There are different stages to writing a novel. 

The initial inspiration which seems to happen in dream time, when you wake one morning - or pause in the midst of cooking or doing your laundry - with a fully formed concept in your mind. 

The hours, and sometimes days, you spend crafting a pitch for your editor, which needs to demonstrate the essence of your book in a few paragraphs. 

The period of meticulous plotting which, in my case, involves squared paper and coloured markers. And then the long months of writing when you live in a sort of cocoon.

Then finally, after the copy edit, there's the proof stage, when you're back to colour - this time a red pen.

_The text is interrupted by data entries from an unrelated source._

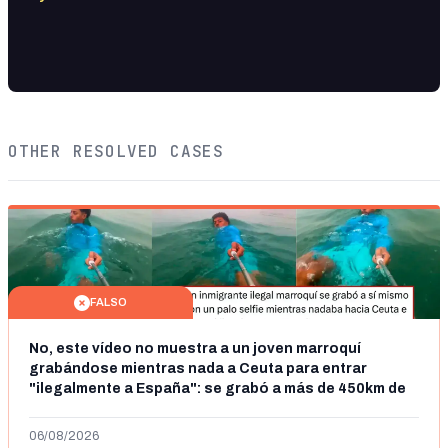
OTHER RESOLVED CASES
FALSO
No, este vídeo no muestra a un joven marroquí
grabándose mientras nada a Ceuta para entrar
"ilegalmente a España": se grabó a más de 450km de
Ceuta y el autor lo niega
06/08/2026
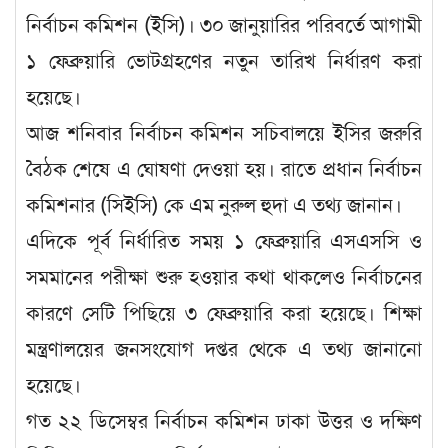
নির্বাচন কমিশন (ইসি)। ৩০ জানুয়ারির পরিবর্তে আগামী
১ ফেব্রুয়ারি ভোটগ্রহণের নতুন তারিখ নির্ধারণ করা
হয়েছে।
আজ শনিবার নির্বাচন কমিশন সচিবালয়ে ইসির জরুরি
বৈঠক শেষে এ ঘোষণা দেওয়া হয়। রাতে প্রধান নির্বাচন
কমিশনার (সিইসি) কে এম নুরুল হুদা এ তথ্য জানান।
এদিকে পূর্ব নির্ধারিত সময় ১ ফেব্রুয়ারি এসএসসি ও
সমমানের পরীক্ষা শুরু হওয়ার কথা থাকলেও নির্বাচনের
কারণে সেটি পিছিয়ে ৩ ফেব্রুয়ারি করা হয়েছে। শিক্ষা
মন্ত্রণালয়ের জনসংযোগ দপ্তর থেকে এ তথ্য জানানো
হয়েছে।
গত ২২ ডিসেম্বর নির্বাচন কমিশন ঢাকা উত্তর ও দক্ষিণ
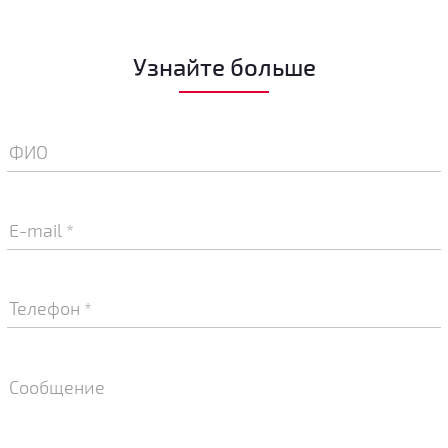
Узнайте больше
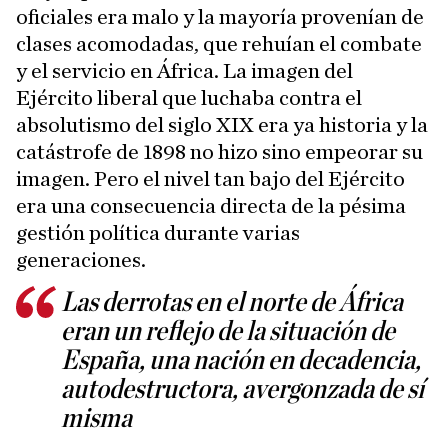
oficiales era malo y la mayoría provenían de
clases acomodadas, que rehuían el combate
y el servicio en África. La imagen del
Ejército liberal que luchaba contra el
absolutismo del siglo XIX era ya historia y la
catástrofe de 1898 no hizo sino empeorar su
imagen. Pero el nivel tan bajo del Ejército
era una consecuencia directa de la pésima
gestión política durante varias
generaciones.
Las derrotas en el norte de África
eran un reflejo de la situación de
España, una nación en decadencia,
autodestructora, avergonzada de sí
misma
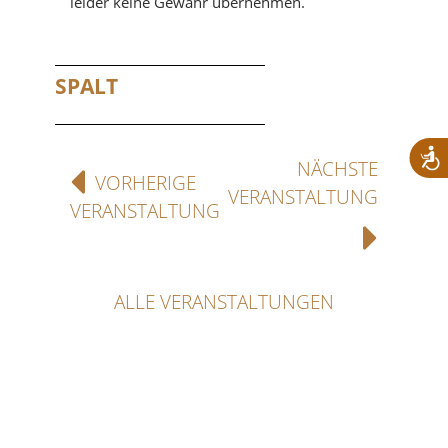
leider keine Gewähr übernehmen.
SPALT
NÄCHSTE
VORHERIGE
VERANSTALTUNG
VERANSTALTUNG
ALLE VERANSTALTUNGEN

At the moment I'm finishing the proofs of The Month of Borrowed Dreams, the fourth Finfarran novel about local librarian Hanna Casey and her neighbours. It's set in May time on Ireland's western seaboard and, given that we're well into April, the pages I'm reading should describe a version of the view from the window by my desk. The wildflowers on the ditches should be budding perhaps, not blooming, but the mountains should be glowing against blue skies and the garden bursting into life. 

Instead, as my characters move through green fields and picnic on sunny beaches, the view from my desk is lost in mist and the windows stream with rain.Because, as I proof read The Month of Borrowed Dreams, I'm living through the borrowed days.

Let me explain. There’s an Irish folktale about a cow on a mountain who boasts that the weather in March can't kill her. So March borrows a few days from April and batters the old cow to death with a violent storm. That's why the first  days of April are known in Ireland as laethanta na riabhaiche, which means ‘the borrowed days’. (You pronounce them 'lay-han-ta nah reeve-uk-ah')

This year the borrowed days have lasted longer than usual. It's cold and everything's stagnant; and whenever the season seems to move on the rain and hail return. Yet you know it's just a stage that has to be gone through and that, once it's over, the sun will emerge, calling you out of doors.

Like the turn of the year from one season to another, each stage of writing a novel carries a particular pulse. Proof reading is nothing like the dream time of inspiration, or the heavy cocoon of creation, or the in-between stage when you try to capture the essence of something yet to be explored. Instead it's nit-picking and finicky, and sometimes it feels as if it will never be done.

Today I'm wearing a fleece over three T-shirts, heavy trousers, Uggs and woolly socks. I sit here with my red pen noting misalignment and misplaced commas, and double-checking the publisher's proof reader's queries about the text. I'm polishing and refining, ensuring that the book's transition to the page is unimpeded by errors. Basically, it's a matter of hard slog.

But there's pleasure in this link between the writer's craft and the typesetter's skill, and in the promise of the finished book to come and feedback from readers all over the world.

And, with this book, there's the added satisfaction of borrowed days in which to proof read, before the beaches and the mountains call, and the ditches start to bloom.